**Work request**
In the entries below, find the string "Dance" and return each line holding it.

**Provided entries**
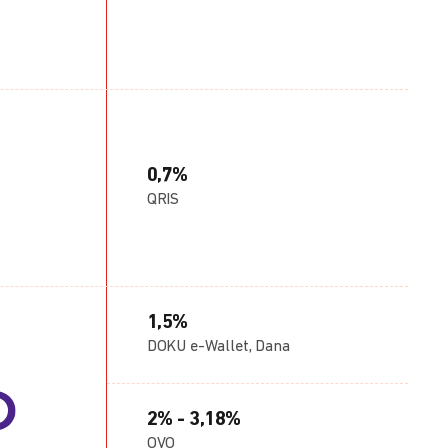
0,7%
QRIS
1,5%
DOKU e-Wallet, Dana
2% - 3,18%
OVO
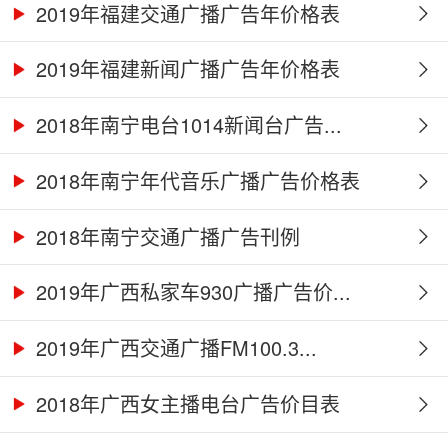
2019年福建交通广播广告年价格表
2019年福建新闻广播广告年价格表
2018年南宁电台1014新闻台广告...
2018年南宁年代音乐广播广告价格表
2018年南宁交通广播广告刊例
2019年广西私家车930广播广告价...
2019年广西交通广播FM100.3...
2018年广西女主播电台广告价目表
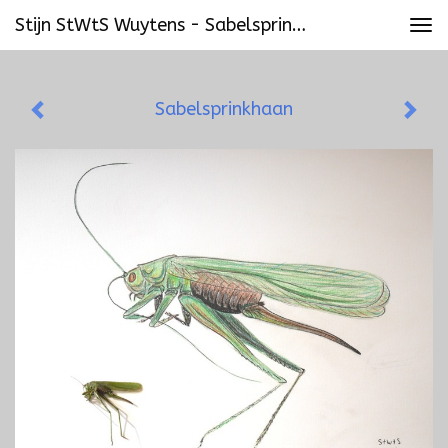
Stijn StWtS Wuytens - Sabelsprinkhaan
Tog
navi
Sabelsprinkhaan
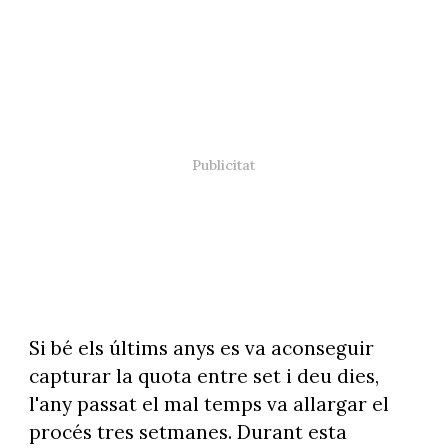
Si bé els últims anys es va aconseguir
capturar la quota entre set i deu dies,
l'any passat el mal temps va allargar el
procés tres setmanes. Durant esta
--
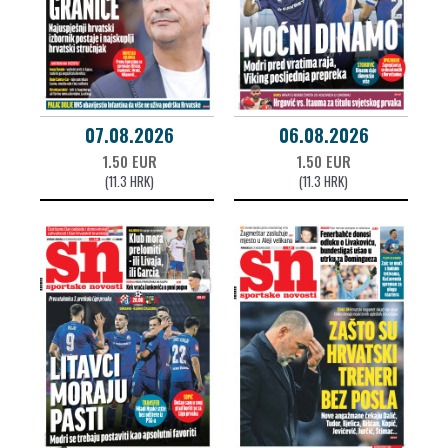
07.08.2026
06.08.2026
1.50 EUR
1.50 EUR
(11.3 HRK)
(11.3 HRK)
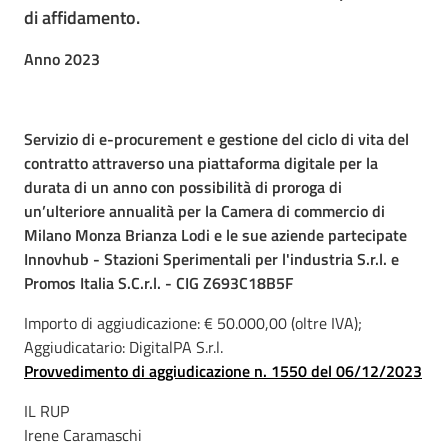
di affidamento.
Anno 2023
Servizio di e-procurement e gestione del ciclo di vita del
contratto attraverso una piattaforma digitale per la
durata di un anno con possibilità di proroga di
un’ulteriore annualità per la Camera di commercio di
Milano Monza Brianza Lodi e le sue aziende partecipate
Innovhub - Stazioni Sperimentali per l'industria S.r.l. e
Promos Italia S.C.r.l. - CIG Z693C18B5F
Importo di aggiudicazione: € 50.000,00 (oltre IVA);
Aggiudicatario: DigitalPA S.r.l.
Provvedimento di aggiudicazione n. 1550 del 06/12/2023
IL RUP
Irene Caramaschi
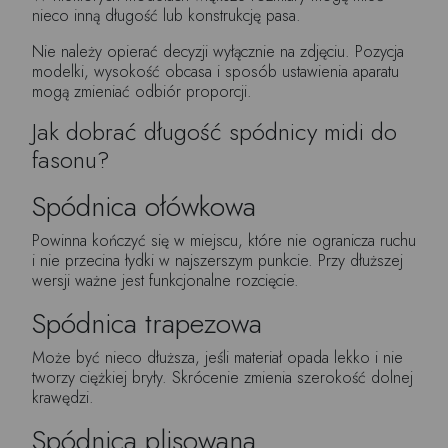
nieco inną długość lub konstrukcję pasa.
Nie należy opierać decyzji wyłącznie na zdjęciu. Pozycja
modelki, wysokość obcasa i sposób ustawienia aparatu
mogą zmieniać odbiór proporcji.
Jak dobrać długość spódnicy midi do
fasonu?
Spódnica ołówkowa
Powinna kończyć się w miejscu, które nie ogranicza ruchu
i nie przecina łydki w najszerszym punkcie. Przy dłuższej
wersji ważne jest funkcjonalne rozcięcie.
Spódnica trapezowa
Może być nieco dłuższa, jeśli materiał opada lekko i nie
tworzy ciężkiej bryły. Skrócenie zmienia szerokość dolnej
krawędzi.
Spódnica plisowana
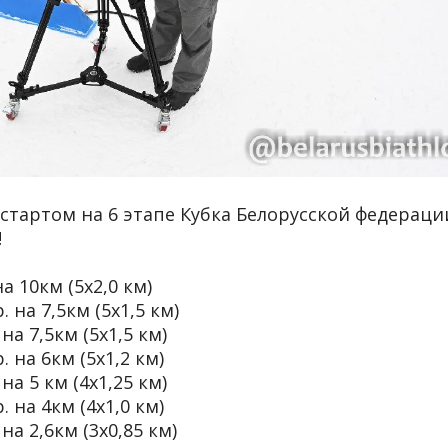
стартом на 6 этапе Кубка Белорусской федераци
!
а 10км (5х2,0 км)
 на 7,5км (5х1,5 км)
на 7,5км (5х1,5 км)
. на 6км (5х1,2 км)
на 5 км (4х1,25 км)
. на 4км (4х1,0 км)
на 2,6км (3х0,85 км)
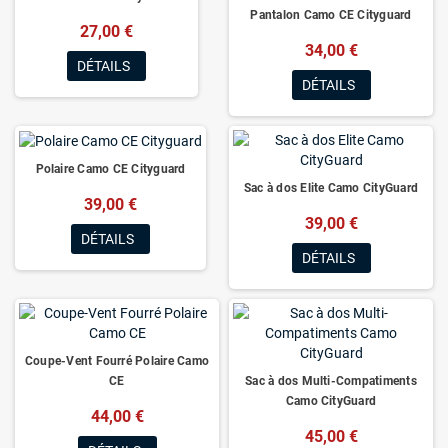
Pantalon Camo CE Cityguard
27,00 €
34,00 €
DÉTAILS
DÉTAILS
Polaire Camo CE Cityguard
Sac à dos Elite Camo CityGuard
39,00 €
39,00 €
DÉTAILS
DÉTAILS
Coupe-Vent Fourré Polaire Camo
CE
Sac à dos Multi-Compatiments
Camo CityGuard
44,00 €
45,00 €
---
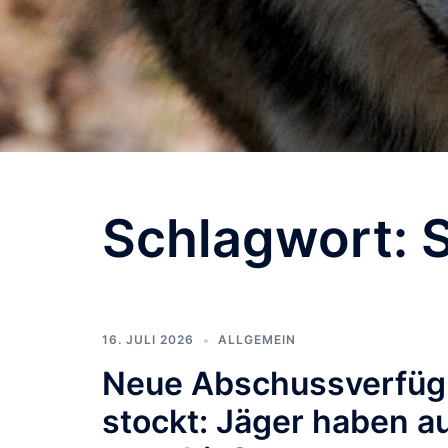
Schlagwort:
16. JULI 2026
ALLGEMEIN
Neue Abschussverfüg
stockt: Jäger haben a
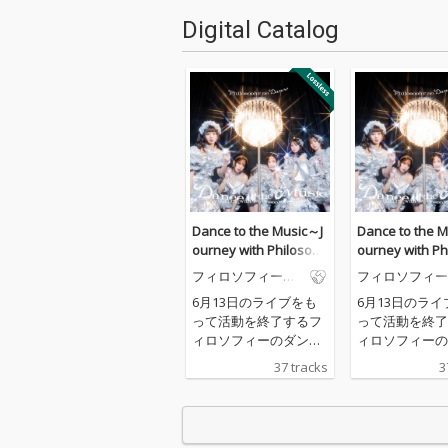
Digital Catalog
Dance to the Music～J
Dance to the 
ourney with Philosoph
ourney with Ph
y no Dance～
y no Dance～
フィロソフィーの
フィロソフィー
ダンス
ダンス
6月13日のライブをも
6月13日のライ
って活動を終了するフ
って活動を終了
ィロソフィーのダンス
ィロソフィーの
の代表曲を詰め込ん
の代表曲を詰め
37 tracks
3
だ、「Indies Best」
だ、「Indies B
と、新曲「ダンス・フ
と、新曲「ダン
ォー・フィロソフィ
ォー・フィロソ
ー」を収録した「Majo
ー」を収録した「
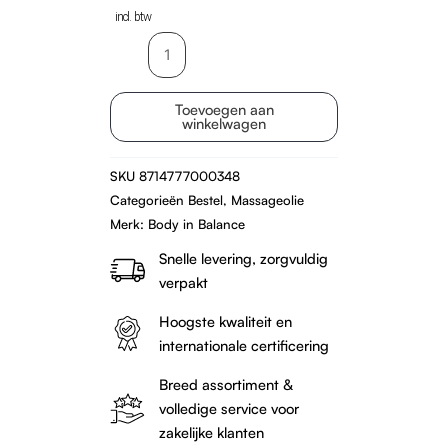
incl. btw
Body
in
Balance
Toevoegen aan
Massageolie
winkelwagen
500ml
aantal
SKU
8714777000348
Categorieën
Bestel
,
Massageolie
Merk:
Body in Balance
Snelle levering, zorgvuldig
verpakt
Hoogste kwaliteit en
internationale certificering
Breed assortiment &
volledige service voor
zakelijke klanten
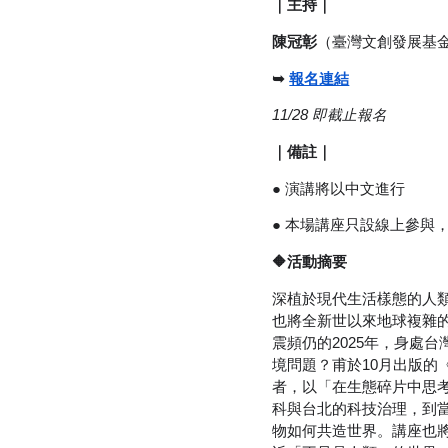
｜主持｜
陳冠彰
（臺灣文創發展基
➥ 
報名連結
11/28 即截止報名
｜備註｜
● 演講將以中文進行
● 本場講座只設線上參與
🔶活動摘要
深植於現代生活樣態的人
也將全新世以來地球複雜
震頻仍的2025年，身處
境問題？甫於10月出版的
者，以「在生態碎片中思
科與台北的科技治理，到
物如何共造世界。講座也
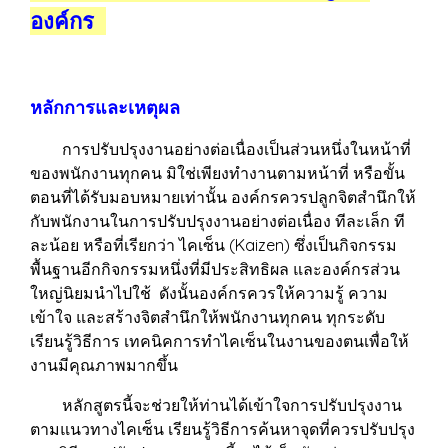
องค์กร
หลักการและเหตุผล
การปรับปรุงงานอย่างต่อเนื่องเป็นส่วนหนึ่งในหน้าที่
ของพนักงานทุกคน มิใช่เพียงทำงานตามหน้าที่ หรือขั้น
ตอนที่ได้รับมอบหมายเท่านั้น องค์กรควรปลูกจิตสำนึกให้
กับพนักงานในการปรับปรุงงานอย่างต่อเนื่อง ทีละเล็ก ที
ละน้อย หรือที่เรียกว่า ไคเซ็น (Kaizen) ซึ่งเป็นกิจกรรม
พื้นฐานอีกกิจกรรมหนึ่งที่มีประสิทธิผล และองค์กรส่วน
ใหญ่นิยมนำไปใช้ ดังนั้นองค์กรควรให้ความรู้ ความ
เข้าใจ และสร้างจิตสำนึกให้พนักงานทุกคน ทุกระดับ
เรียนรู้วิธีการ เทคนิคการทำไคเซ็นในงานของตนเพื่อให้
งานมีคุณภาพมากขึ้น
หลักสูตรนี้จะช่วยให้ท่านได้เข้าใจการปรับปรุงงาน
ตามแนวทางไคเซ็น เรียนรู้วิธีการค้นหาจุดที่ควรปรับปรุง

**Response to the task**
Dance to the Music～J
Dance to the 
y no Dance～
y no Dance～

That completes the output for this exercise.